• _Problem details_: Exclude the pictures and repeat all of the data exactly.

• _Information provided_:
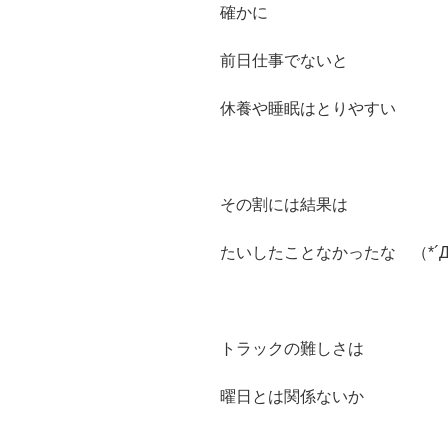
確かに
前日仕事でないと
休養や睡眠はとりやすい
その割には結果は
たいしたことなかったな （*´Д
トラックの難しさは
曜日とは関係ないか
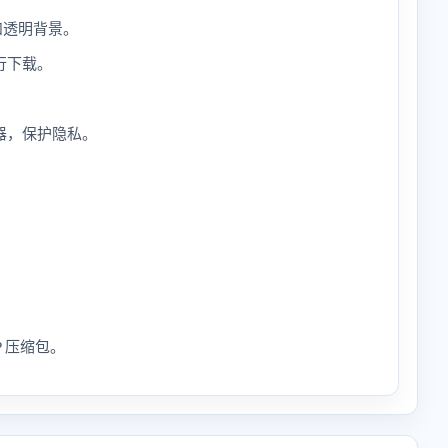
质和透明背景。
行下载。
。
器，保护隐私。
 压缩包。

• _Result_:
確かに
前日仕事でないと
休養や睡眠はとりやすい
その割には結果は
たいしたことなかったな （*´Д
トラックの難しさは
曜日とは関係ないか
质和透明背景。
行下载。
。
器，保护隐私。
 压缩包。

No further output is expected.